Ainsi, Akshaya, une petite fille de 8 ans du Kerala apprend à l’école le malayalam – la langue régionale du Kerala – ainsi que le hindi – l’une des langues que l’on parle plus ou moins bien dans différentes régions du pays – et suit son enseignement général en anglais. Si lorsqu’elle rentre à la maison, Akshaya parle malayalam avec son père et ses grands-parents paternels, sa mère, elle, ne lui parle que tamoul, la langue régionale du Tamil Nadu, dont cette dernière est originaire.

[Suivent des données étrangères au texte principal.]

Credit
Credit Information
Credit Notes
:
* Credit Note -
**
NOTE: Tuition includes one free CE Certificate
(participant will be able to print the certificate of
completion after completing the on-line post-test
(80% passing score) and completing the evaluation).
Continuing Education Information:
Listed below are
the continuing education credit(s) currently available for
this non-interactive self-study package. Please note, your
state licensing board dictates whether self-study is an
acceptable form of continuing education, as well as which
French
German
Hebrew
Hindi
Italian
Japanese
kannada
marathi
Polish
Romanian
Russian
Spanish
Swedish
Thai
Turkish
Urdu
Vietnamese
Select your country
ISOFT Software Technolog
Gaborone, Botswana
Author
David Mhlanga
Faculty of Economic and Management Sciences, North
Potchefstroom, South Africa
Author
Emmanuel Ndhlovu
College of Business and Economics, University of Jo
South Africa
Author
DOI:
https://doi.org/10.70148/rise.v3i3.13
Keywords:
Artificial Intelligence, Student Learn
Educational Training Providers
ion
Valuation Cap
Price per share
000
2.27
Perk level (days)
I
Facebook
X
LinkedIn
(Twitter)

La petite fille doit donc maîtriser quatre langues différentes et quatre alphabets distincts. Car, pour compliquer les choses, le hindi, par exemple, s’écrit en caractères devanagari, hérités du sanskrit, alors que le malayalam, une langue dravidienne, qui n’a pas la même origine, a adopté un système d’écriture brahmique syllabaire, comprenant pas moins de 51 signes de base, tandis que l’anglais est enseigné grâce à l’alphabet latin et les 26 lettres que nous connaissons.
La constitution de la République indienne reconnait le multilinguisme du pays et prévoit des dispositions destinées à l’encourager dans tous les domaines. Ce texte fondateur énumère 22 langues officielles qui se répartissent en familles linguistiques d’origines et de structures distinctes : les langues dravidiennes (tamoul, télougou, kannada, malayalam), les langues tibéto-birmanes (bodo, manipuri, santali) et les langues indo-aryennes (toutes les autres).

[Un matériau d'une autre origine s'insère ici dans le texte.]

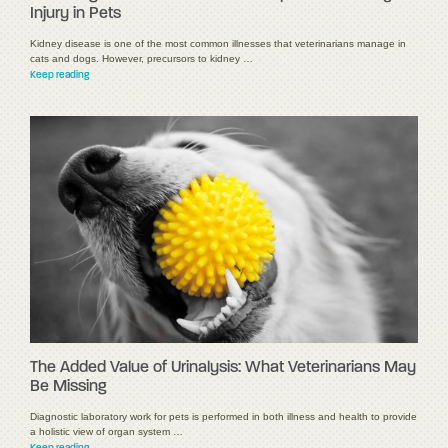
Injury in Pets
Kidney disease is one of the most common illnesses that veterinarians manage in
cats and dogs. However, precursors to kidney …
Keep reading
The Added Value of Urinalysis: What Veterinarians May
Be Missing
Diagnostic laboratory work for pets is performed in both illness and health to provide
a holistic view of organ system …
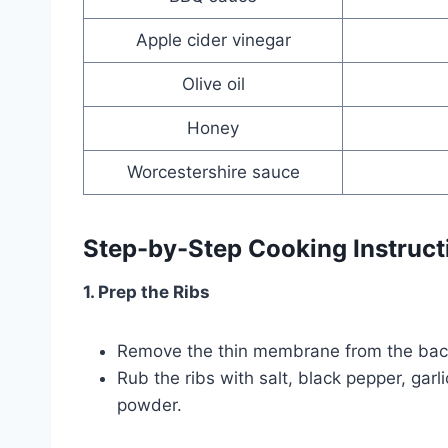
Apple cider vinegar
Olive oil
Honey
Worcestershire sauce
Step-by-Step Cooking Instruct
1. Prep the Ribs
Remove the thin membrane from the back o
Rub the ribs with salt, black pepper, gar
powder.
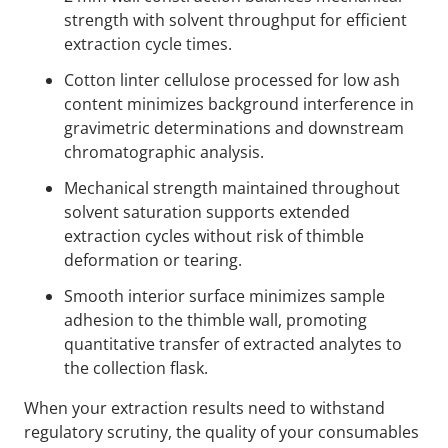
strength with solvent throughput for efficient
extraction cycle times.
Cotton linter cellulose processed for low ash
content minimizes background interference in
gravimetric determinations and downstream
chromatographic analysis.
Mechanical strength maintained throughout
solvent saturation supports extended
extraction cycles without risk of thimble
deformation or tearing.
Smooth interior surface minimizes sample
adhesion to the thimble wall, promoting
quantitative transfer of extracted analytes to
the collection flask.
When your extraction results need to withstand
regulatory scrutiny, the quality of your consumables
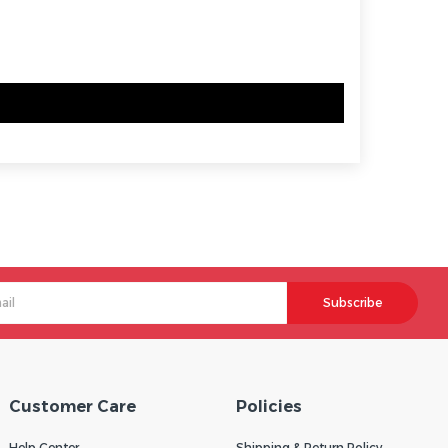
Subscribe
Customer Care
Policies
Help Center
Shipping & Return Policy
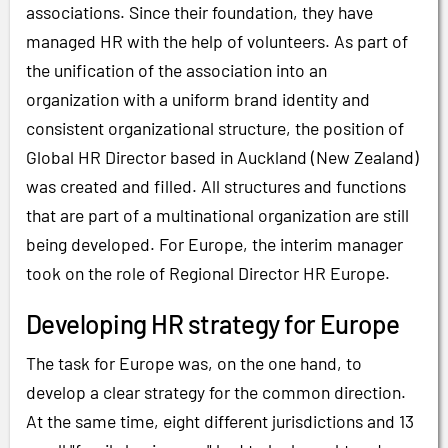
associations. Since their foundation, they have
managed HR with the help of volunteers. As part of
the unification of the association into an
organization with a uniform brand identity and
consistent organizational structure, the position of
Global HR Director based in Auckland (New Zealand)
was created and filled. All structures and functions
that are part of a multinational organization are still
being developed. For Europe, the interim manager
took on the role of Regional Director HR Europe.
Developing HR strategy for Europe
The task for Europe was, on the one hand, to
develop a clear strategy for the common direction.
At the same time, eight different jurisdictions and 13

Le hindi, langue officielle de plusieurs Etats, est parlée par 43,6 % de la population, soit 528 millions de personnes.
Le recensement indien de 2011 fait état d’un nombre de 19.569 langues et dialectes déclarés par les Indiens en tant que langue maternelle, mais, après classification, il retient le nombre de 121 langues (ne comptabilisant pas les langues parlées par moins de 10.000 locuteurs), tandis qu’un recensement entrepris par le projet « People’s linguistic survey of India » dénombre 780 langues parlées, et que d’autres statistiques parlent de plus d’un millier de langues. De quoi y perdre son latin … Ou plutôt son sanskrit !

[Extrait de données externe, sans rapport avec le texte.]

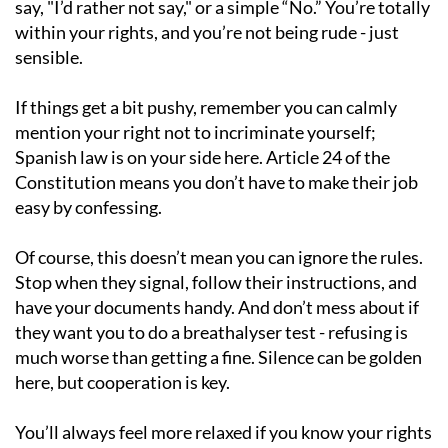
say, "I’d rather not say," or a simple “No.” You’re totally
within your rights, and you’re not being rude - just
sensible.
If things get a bit pushy, remember you can calmly
mention your right not to incriminate yourself;
Spanish law is on your side here. Article 24 of the
Constitution means you don’t have to make their job
easy by confessing.
Of course, this doesn’t mean you can ignore the rules.
Stop when they signal, follow their instructions, and
have your documents handy. And don’t mess about if
they want you to do a breathalyser test - refusing is
much worse than getting a fine. Silence can be golden
here, but cooperation is key.
You’ll always feel more relaxed if you know your rights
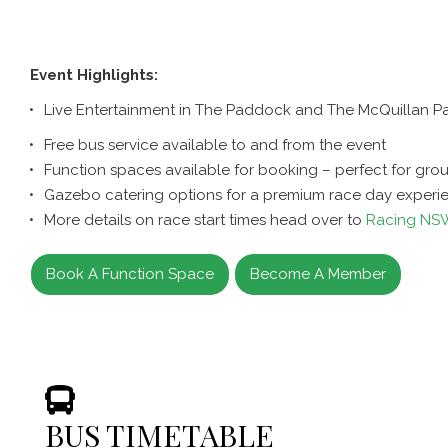
Event Highlights:
Live Entertainment in The Paddock and The McQuillan Pa
Free bus service available to and from the event
Function spaces available for booking – perfect for gro
Gazebo catering options for a premium race day experi
More details on race start times head over to
Racing NS
Book A Function Space
Become A Member
BUS TIMETABLE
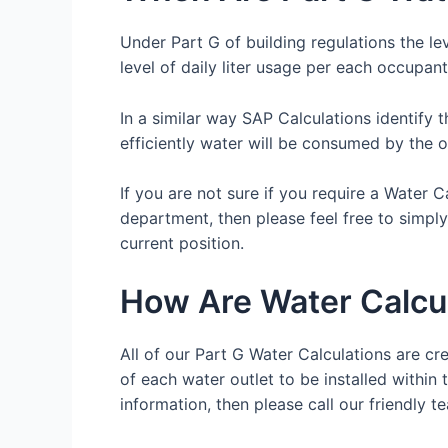
Under Part G of building regulations the le
level of daily liter usage per each occupant
In a similar way SAP Calculations identify 
efficiently water will be consumed by the 
If you are not sure if you require a Water 
department, then please feel free to simpl
current position.
How Are Water Calcu
All of our Part G Water Calculations are cre
of each water outlet to be installed within 
information, then please call our friendl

Dans la pratique, dans les Etats du nord, les conversations se déroulent soit dans la langue de l’Etat, si tous les intervenants la maîtrisent, soit en hindi ; dans ceux du sud, elles sont menées soit dans la langue de l’Etat, soit en anglais.
Afin d’améliorer les interactions et la mobilité géographique, la Commission de l’enseignement secondaire du gouvernement indien a mis en place, dès 1952, les bases d’une politique éducative multilingue. Aujourd’hui, toutes les écoles sont censées proposer une formule trilingue, comprenant la langue maternelle ou la langue régionale, le hindi et une autre langue moderne, indienne ou étrangère. Les établissements publics se concentrent davantage sur les langues régionales, tandis que les écoles privées font la part belle à l’anglais.
Pour Gurcharan Das, un essayiste indien de renom, « L’Inde a toujours été une terre multilingue. Ce qui fait notre identité, c’est justement notre diversité ».